When a church invokes words like covenant in order to define the relationship of members to itself, leavers find themselves schlepping some brand-new baggage with them to their next destination. Before you whip out a harmonica and start singing The Church Shoppers Blues about the lack of commitment of these leavers, I point to a survey describing the career trajectory of pastors. Admittedly, its a few years old now, but the numbers in the survey should give you a sense that pastors don’t always stay in one place until death do them part. Leaders leave their churches, sometimes in response to God’s calling, health or family issues – and sometimes, fleeing for their lives from a runaway case of ugly church politics.

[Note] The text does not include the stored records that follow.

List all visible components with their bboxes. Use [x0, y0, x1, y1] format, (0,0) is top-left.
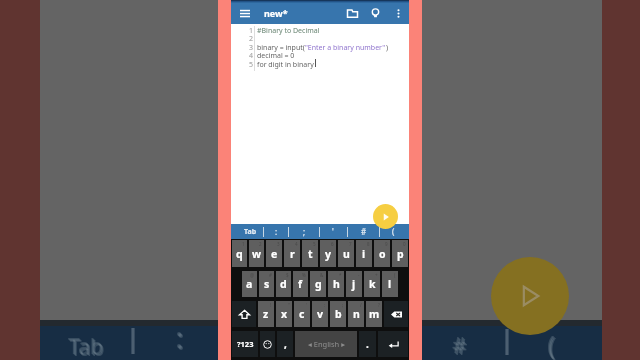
staticText: (: [392, 226, 395, 237]
staticText: 8: [367, 241, 370, 247]
button[interactable]: Shift: [232, 301, 256, 327]
staticText: binary = input(: [257, 43, 305, 53]
button[interactable]: Emoji: [260, 331, 275, 357]
staticText: %: [302, 272, 306, 278]
button[interactable]: Enter: [378, 331, 408, 357]
button[interactable]: %: [293, 271, 308, 297]
button[interactable]: +: [364, 271, 380, 297]
staticText: Tab: [69, 333, 104, 360]
staticText: /: [360, 302, 362, 308]
staticText: #: [453, 332, 467, 360]
staticText: 4: [249, 51, 254, 61]
staticText: j: [352, 277, 356, 291]
staticText: @: [250, 272, 255, 278]
button[interactable]: 3: [266, 240, 282, 267]
staticText: ": [288, 302, 290, 308]
button[interactable]: Run: [373, 204, 398, 229]
staticText: k: [369, 277, 376, 291]
button[interactable]: :: [269, 224, 283, 239]
button[interactable]: Symbols: [232, 331, 258, 357]
button[interactable]: ': [294, 301, 310, 327]
staticText: s: [264, 277, 270, 291]
button[interactable]: $: [276, 271, 291, 297]
staticText: q: [236, 247, 243, 261]
staticText: d: [280, 277, 287, 291]
staticText: (: [394, 272, 396, 278]
staticText: new*: [264, 7, 288, 19]
staticText: 3: [249, 43, 254, 53]
staticText: v: [317, 307, 323, 321]
button[interactable]: Hints: [366, 4, 384, 22]
staticText: .: [366, 337, 369, 351]
staticText: n: [353, 307, 360, 321]
staticText: "Enter a binary number": [305, 43, 386, 53]
button[interactable]: ;: [330, 301, 346, 327]
staticText: c: [299, 307, 305, 321]
button[interactable]: Delete: [384, 301, 408, 327]
staticText: a: [246, 277, 253, 291]
button[interactable]: 2: [249, 240, 264, 267]
staticText: ◂ English ▸: [308, 339, 345, 349]
staticText: 5: [313, 241, 316, 247]
staticText: #Binary to Decimal: [257, 26, 320, 36]
staticText: z: [263, 307, 269, 321]
button[interactable]: &: [310, 271, 326, 297]
staticText: 2: [249, 34, 254, 44]
button[interactable]: 5: [302, 240, 318, 267]
button[interactable]: !: [258, 301, 274, 327]
button[interactable]: ,: [277, 331, 293, 357]
button[interactable]: #: [259, 271, 274, 297]
button[interactable]: (: [382, 271, 398, 297]
staticText: (: [549, 328, 557, 360]
button[interactable]: 7: [338, 240, 354, 267]
button[interactable]: 9: [374, 240, 390, 267]
staticText: 2: [259, 241, 262, 247]
button[interactable]: ': [326, 224, 340, 239]
staticText: 3: [277, 241, 280, 247]
button[interactable]: *: [328, 271, 344, 297]
button[interactable]: 0: [392, 240, 408, 267]
button[interactable]: 4: [284, 240, 300, 267]
staticText: f: [298, 277, 303, 291]
staticText: o: [379, 247, 386, 261]
staticText: b: [335, 307, 342, 321]
staticText: l: [388, 277, 392, 291]
button[interactable]: #: [357, 224, 371, 239]
staticText: u: [343, 247, 350, 261]
staticText: 5: [249, 60, 254, 70]
staticText: y: [325, 247, 331, 261]
staticText: +: [375, 272, 378, 278]
button[interactable]: More options: [389, 4, 407, 22]
staticText: 9: [385, 241, 388, 247]
button[interactable]: Tab: [237, 224, 263, 239]
button[interactable]: 6: [320, 240, 336, 267]
button[interactable]: (: [386, 224, 400, 239]
button[interactable]: -: [346, 271, 362, 297]
button[interactable]: /: [348, 301, 364, 327]
button[interactable]: ;: [297, 224, 311, 239]
button[interactable]: :: [312, 301, 328, 327]
staticText: for digit in binary: [257, 60, 314, 70]
staticText: Tab: [70, 334, 105, 360]
button[interactable]: 8: [356, 240, 372, 267]
staticText: (: [547, 326, 555, 360]
button[interactable]: ?: [366, 301, 382, 327]
button[interactable]: Navigation menu: [237, 5, 253, 21]
button[interactable]: ": [276, 301, 292, 327]
button[interactable]: Space: [295, 331, 357, 357]
staticText: #: [454, 333, 468, 360]
button[interactable]: 1: [232, 240, 247, 267]
button[interactable]: Code editor: [231, 24, 409, 224]
button[interactable]: @: [242, 271, 257, 297]
staticText: $: [286, 272, 289, 278]
staticText: decimal = 0: [257, 51, 295, 61]
staticText: ?123: [237, 339, 254, 349]
button[interactable]: .: [359, 331, 376, 357]
button[interactable]: Open file: [343, 4, 361, 22]
staticText: t: [308, 247, 313, 261]
staticText: ): [386, 43, 389, 53]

But no matter how many leaders become leavers, there are always many more of us congregants on the move. I recognize that a formal process by which believers have been brought into the family of the church has existed from nearly the very beginning. Since the movement of leavers also known as The Reformation caught on five hundred or so years ago, exiting one’s mother church is usually never pretty. For the sake of the entire body of Christ, I believe this needs to change.

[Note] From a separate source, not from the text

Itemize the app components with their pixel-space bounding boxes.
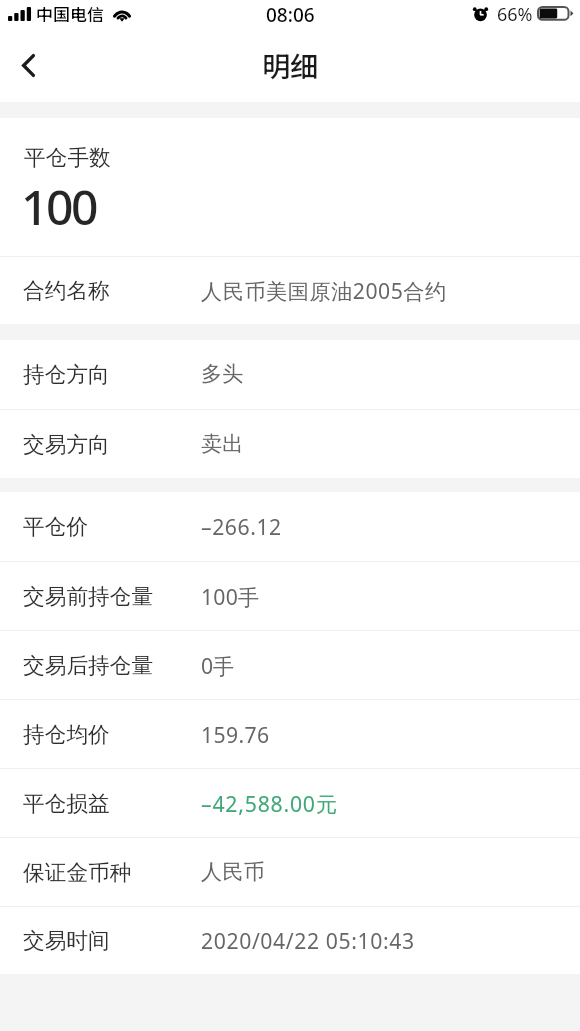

My husband and I have been official members of two different congregations. The first used covenant-type language for membership language. In exchange for our affirmation of the church’s doctrinal positions, our agreement to tithe, our commitment to participate fully in the life of the church (be a regular attender of a small group, pray for – and in fine print, “Don’t question” – the leadership team, serve), we were considered members. I am not sure if I have a block, but I honestly can’t remember what the leaders promised to do for us, if anything. But we loved the church, so we signed, so to speak, on their dotted line. Seven years later, we left the church after being on the blunt end of a regular pattern of spiritual abuse. Though we later learned the leadership’s pattern of abuse served as a very distracting smokescreen camouflaging the pastor’s adultery and porn addiction, all I knew at the time we departed was that we’d just been through a bad, sad breakup. It took a very long time to work through the loss. I believe that the added layer of the vow we’d broken in order to leave the church added another facet of failure to the whole mess, a failure that lingered spiritually in our lives like a swarm of flies around a trash can in the mid-August. Then there was the cursing of us done by the leaders, in the form of gossip. Though the gossip was a mark of their dysfunction, it smeared our bad baggage with excrement, thus attracting more flies.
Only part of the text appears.